The bright yellow areas in the density map highlight the most frequently discussed terms, including information system, adult, healthcare personnel, personnel management, and middle-aged. Surrounding these, the moderately yellow areas feature terms such as software, public health, hospital, and HRIS, indicating important but slightly less dominant themes. As the color shifts toward green and blue, the map reveals a wider range of keywords, including leadership, decision making, disease, epidemiology, infant, child, adolescent, healthcare cost, organization, and public sector. Overall, the density map complements the overlay visualization by illustrating not only the temporal evolution of digital HRM research but also the relative maturity and thematic intensity of different areas. While foundational topics like personnel management and digital systems remain central, the growing density around leadership, public health, and population-specific themes signals a broadening and deepening of the field, pointing to emerging directions and opportunities for future research. Overall, the overlay and density visualizations distinguish well-established research streams, such as digital HR systems and personnel management, from emerging and comparatively underdeveloped areas, including leadership, governance, and population-specific workforce strategies. These latter themes appear with lower density but increasing temporal prominence, indicating areas of growing scholarly attention rather than fully consolidated research domains.
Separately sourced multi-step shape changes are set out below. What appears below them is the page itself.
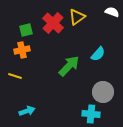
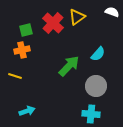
gray circle: moved 7 px left, 6 px up
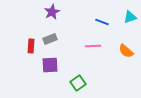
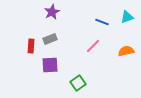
cyan triangle: moved 3 px left
pink line: rotated 42 degrees counterclockwise
orange semicircle: rotated 126 degrees clockwise
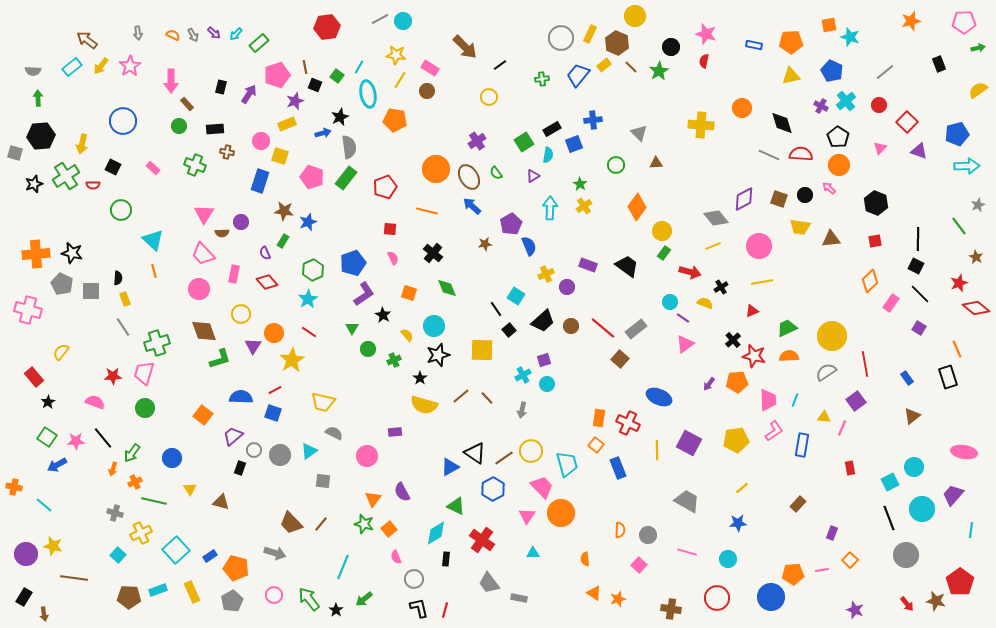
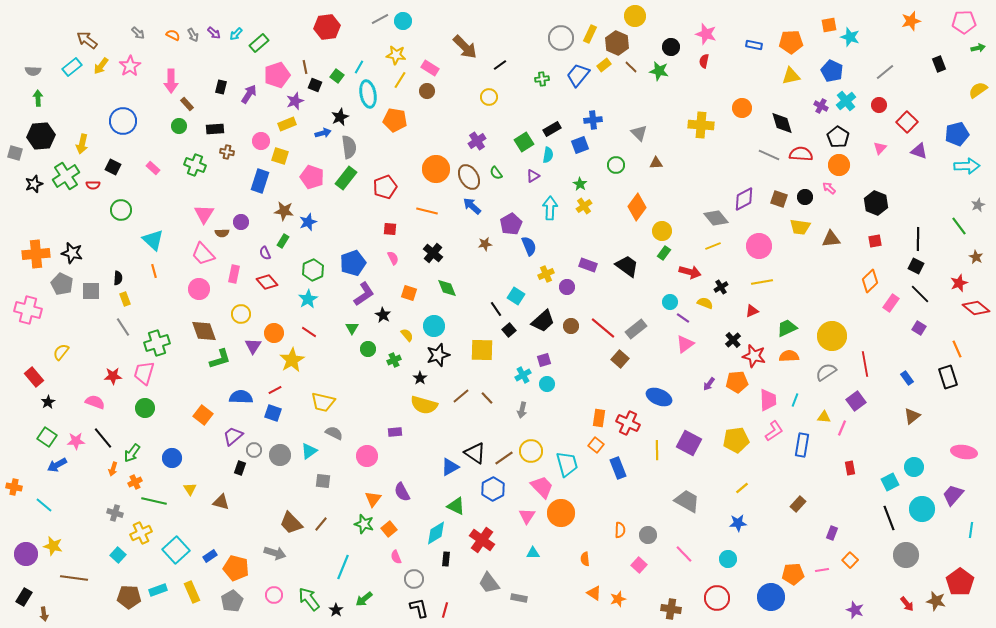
gray arrow at (138, 33): rotated 40 degrees counterclockwise
green star at (659, 71): rotated 30 degrees counterclockwise
blue square at (574, 144): moved 6 px right, 1 px down
black circle at (805, 195): moved 2 px down
pink line at (687, 552): moved 3 px left, 2 px down; rotated 30 degrees clockwise
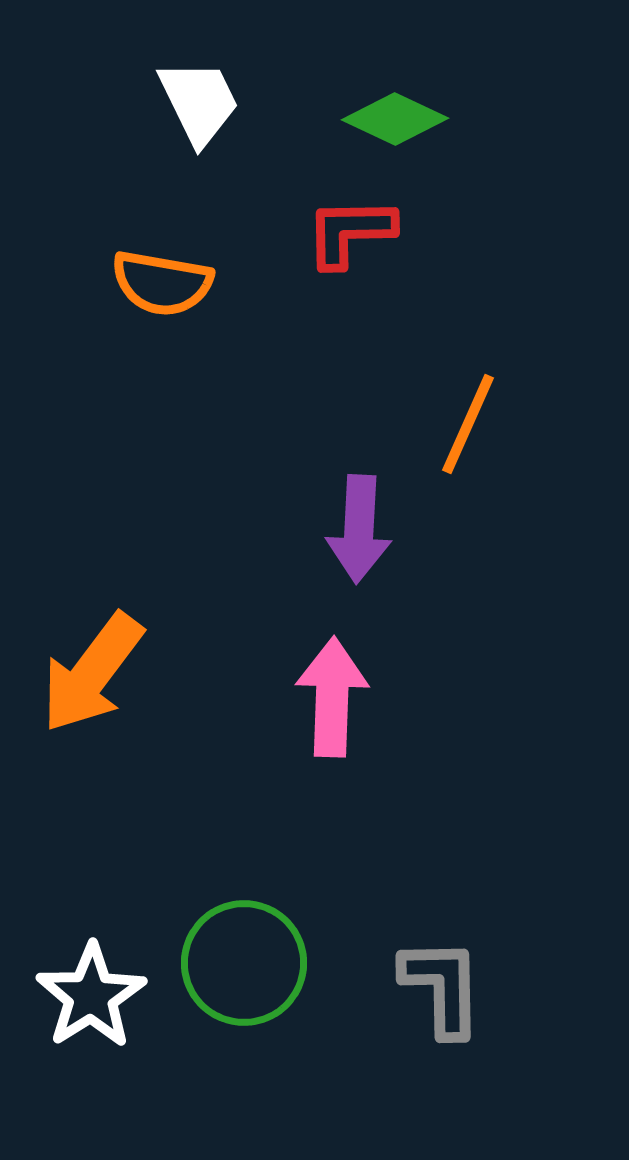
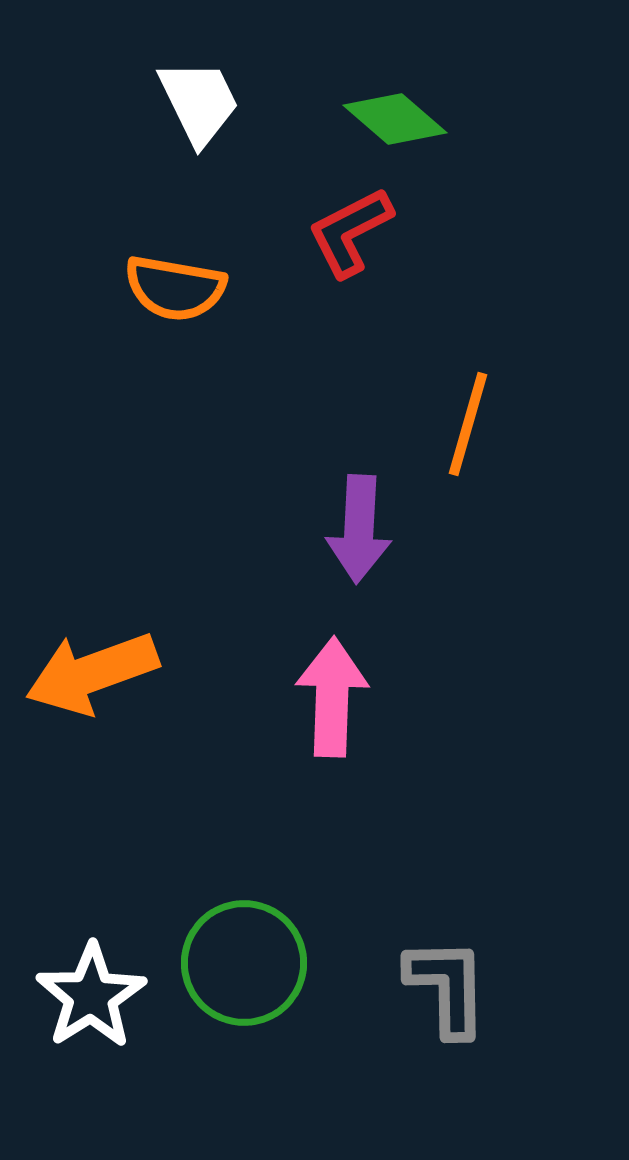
green diamond: rotated 16 degrees clockwise
red L-shape: rotated 26 degrees counterclockwise
orange semicircle: moved 13 px right, 5 px down
orange line: rotated 8 degrees counterclockwise
orange arrow: rotated 33 degrees clockwise
gray L-shape: moved 5 px right
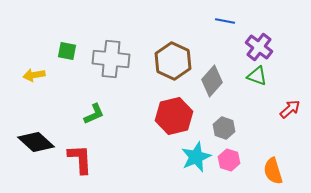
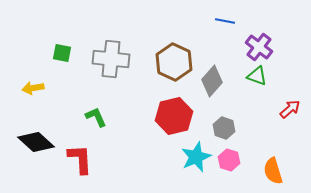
green square: moved 5 px left, 2 px down
brown hexagon: moved 1 px right, 1 px down
yellow arrow: moved 1 px left, 13 px down
green L-shape: moved 2 px right, 3 px down; rotated 90 degrees counterclockwise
Citation-based analysis indicated that the most cited works, such as Tursunbayeva et al. (2016) and Alam et al. (2016), served as conceptual anchors shaping digital HRM discourse. The dominance of research from the U.S. and U.K. aligns with their early digital maturity, while increasing publications from LMICs demonstrate expanding inclusivity and policy relevance.
Discussion
This study suggests that research on digital HRM in healthcare is shifting from a predominantly technology-focused perspective toward a more strategic and governance-oriented approach. The increase in publications, particularly after 2018, reflects growing attention to digital HRM as part of broader efforts to strengthen health system resilience, a shift likely shaped in part by the COVID-19 pandemic. At the same time, the concentration of research in high-resource settings points to a need for more context-specific evidence from lower-resource settings. The emerging emphasis on leadership, strategic planning, and workforce management also indicates a broader rethinking of digital HRM, positioning it as a component of workforce governance and system coordination rather than solely a technical solution.
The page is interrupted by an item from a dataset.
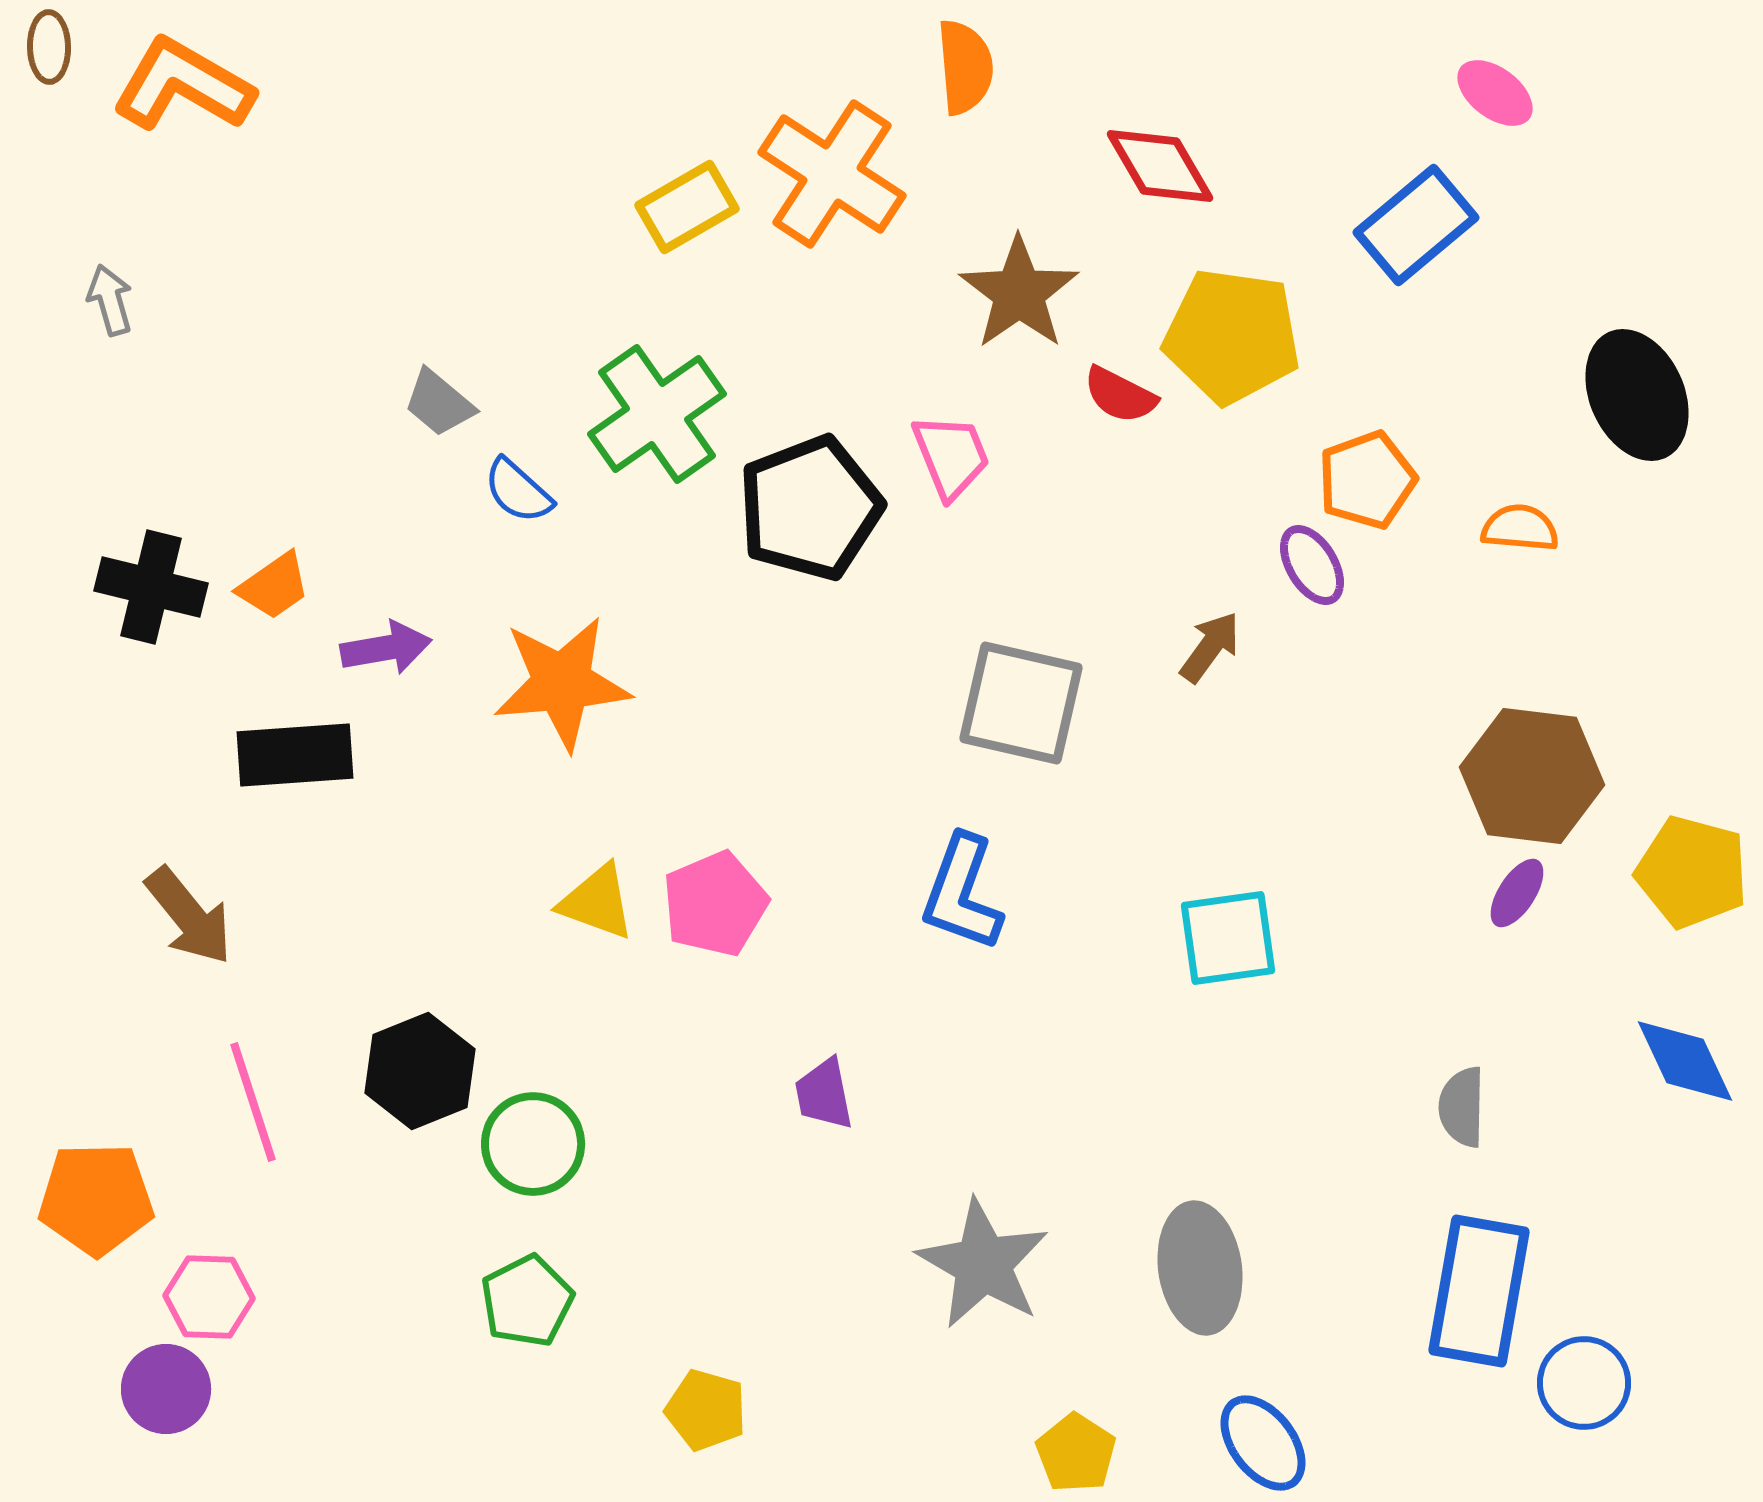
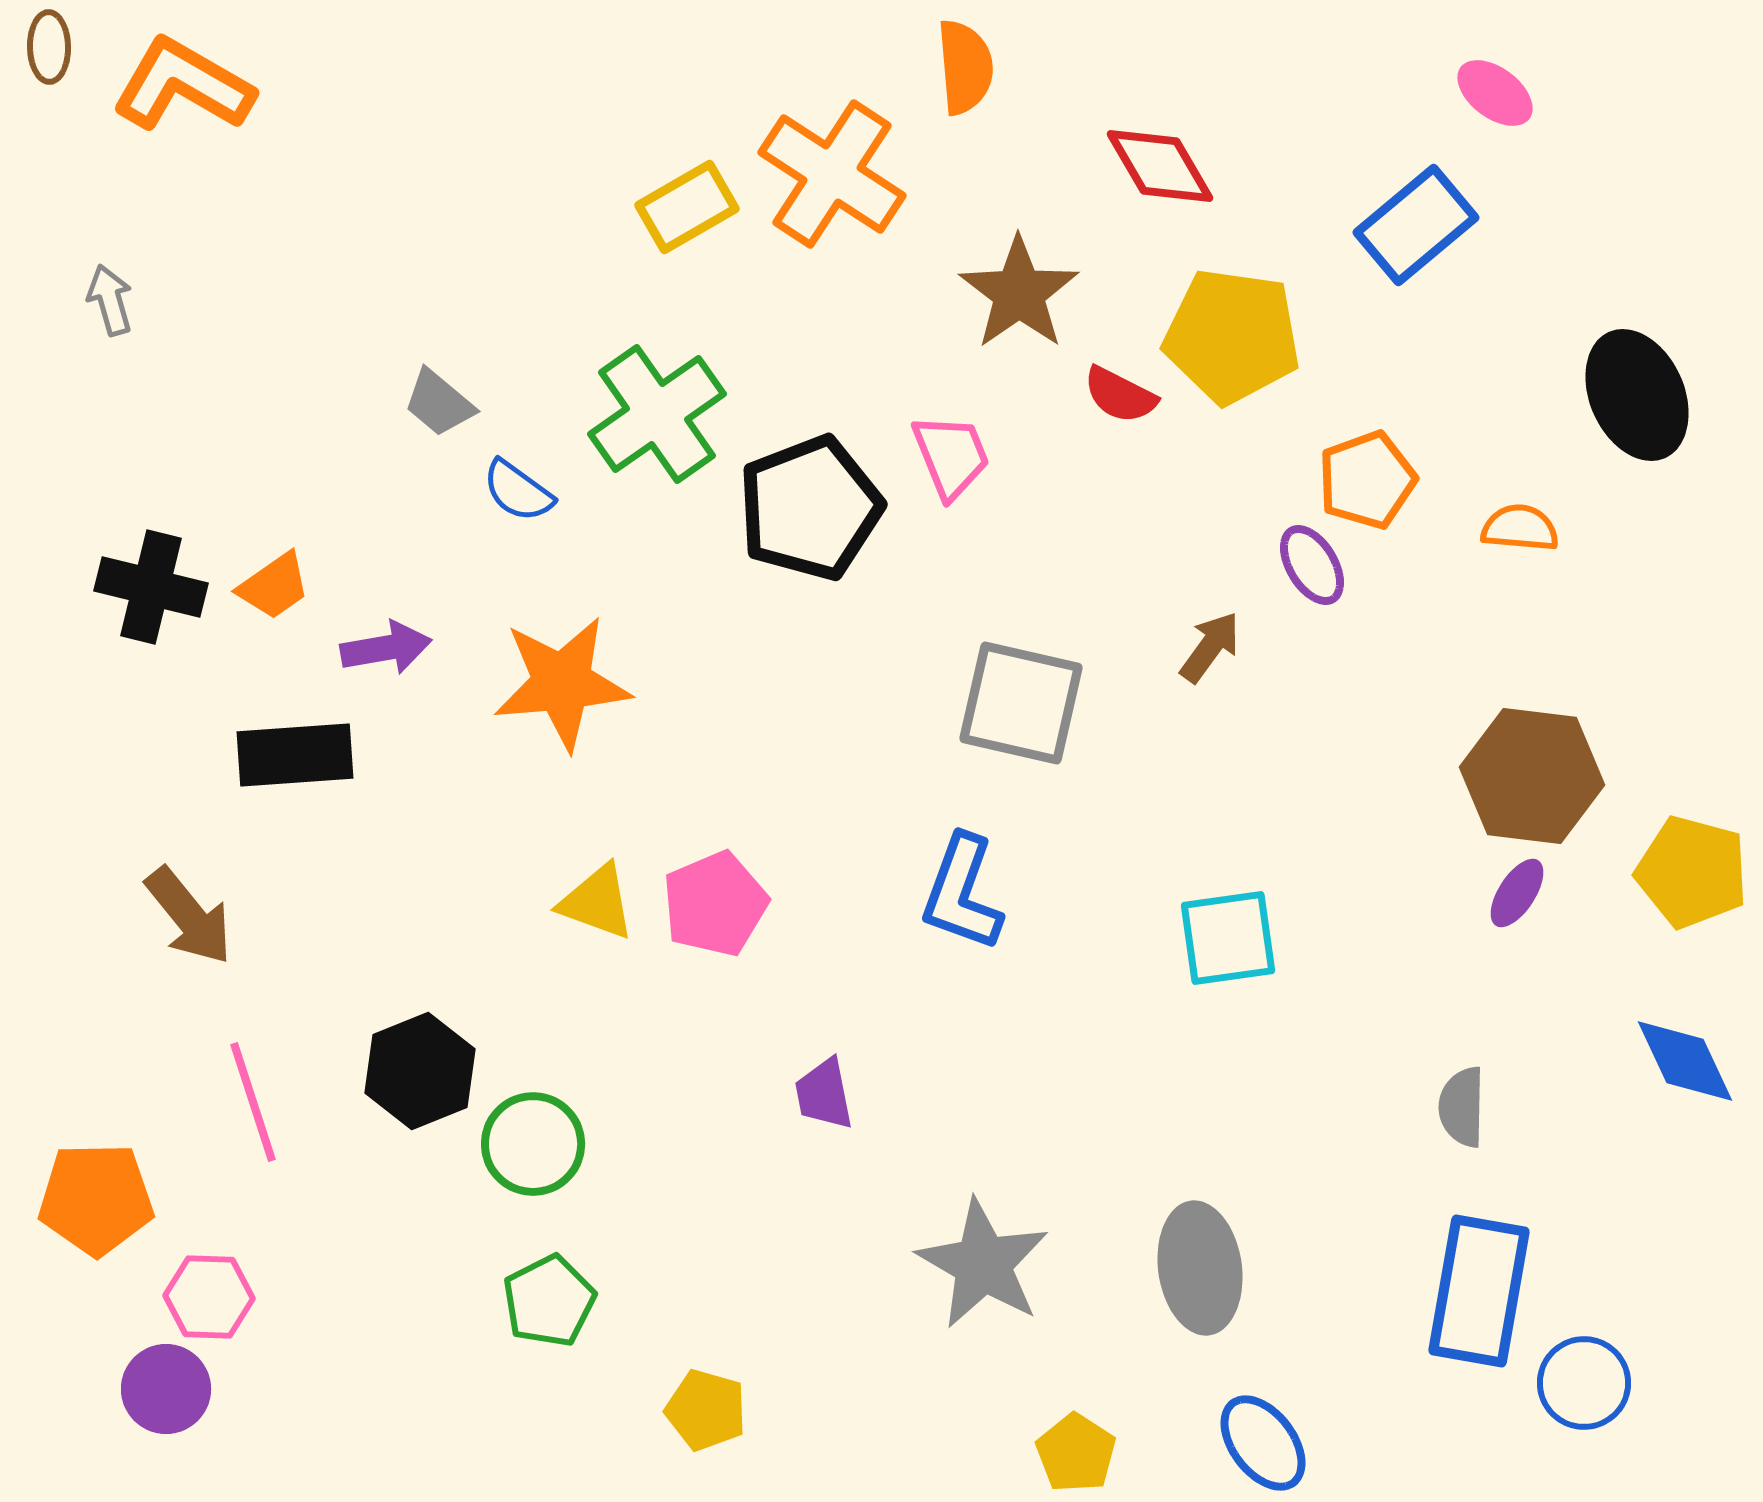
blue semicircle at (518, 491): rotated 6 degrees counterclockwise
green pentagon at (527, 1301): moved 22 px right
The growth in publications on digital HRM in healthcare aligns with the increasing demand for digital solutions to workforce management, particularly in response to global challenges like health worker shortages and the COVID-19 pandemic. 15 While this distribution underscores the relevance of digital HRM worldwide, it also highlights the predominance of high-resource settings in shaping the discourse. The U.S.’s leadership is consistent with earlier bibliometric studies, 8 while India’s growing output points to rising interest in digitized HR strategies within developing health systems. 16 Though the field is still maturing, 9 the international participation indicates its broadening scope. Expanding comparative and collaborative studies across regions could enhance the global applicability and transferability of digital HRM innovations.
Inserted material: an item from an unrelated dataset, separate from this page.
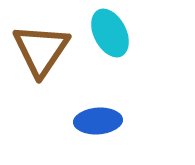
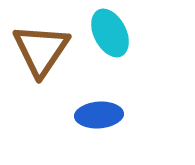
blue ellipse: moved 1 px right, 6 px up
The predominance of studies from high-income countries underscores a persistent digital divide. 17 Integrating HRM theories and digital transformation frameworks suggests that leadership capacity, institutional readiness, and governance quality are decisive for successful digital HRM implementation. 18 Future initiatives should prioritize inclusive digitalization strategies, particularly considering the population-specific keywords and the uneven geographic distribution of publications observed in this analysis. These interpretations are grounded in the bibliometric evidence, particularly the keyword co-occurrence, cluster structure, and density and overlay visualizations, which show leadership, governance, and institutional readiness appearing as lower-density but increasingly prominent themes over time. These patterns likely reflect contextual contingencies across health systems, including variations in digital maturity, regulatory frameworks, and workforce governance structures. Differences in data infrastructure, financing mechanisms, and regulatory oversight may shape both the adoption of digital HRM tools and the research emphasis observed across regions, highlighting that the identified trends should be interpreted in relation to local system contexts rather than as universally generalizable.
The observed evolution of digital HRM scholarship aligns with socio-technical systems theory, emphasizing that successful digital transformation depends on alignment between human and technological components. 19 Interpreting these empirically observed patterns through socio-technical systems theory and technology acceptance perspectives, used here as interpretive lenses rather than formal theoretical frameworks, helps explain why organizational adaptation and leadership engagement remain critical gaps despite technological advancement. Technologies such as artificial intelligence (AI) and machine learning (ML) are increasingly applied to workforce analytics, predictive scheduling, and performance evaluation, complementing traditional HRM tools. 20 The Technology Acceptance Model similarly explains differential uptake across healthcare organizations, where leadership support and perceived usefulness influence adoption. 21 Interpreting our results through these frameworks reveals that while technological tools are increasingly integrated, organizational adaptation and leadership engagement remain critical gaps.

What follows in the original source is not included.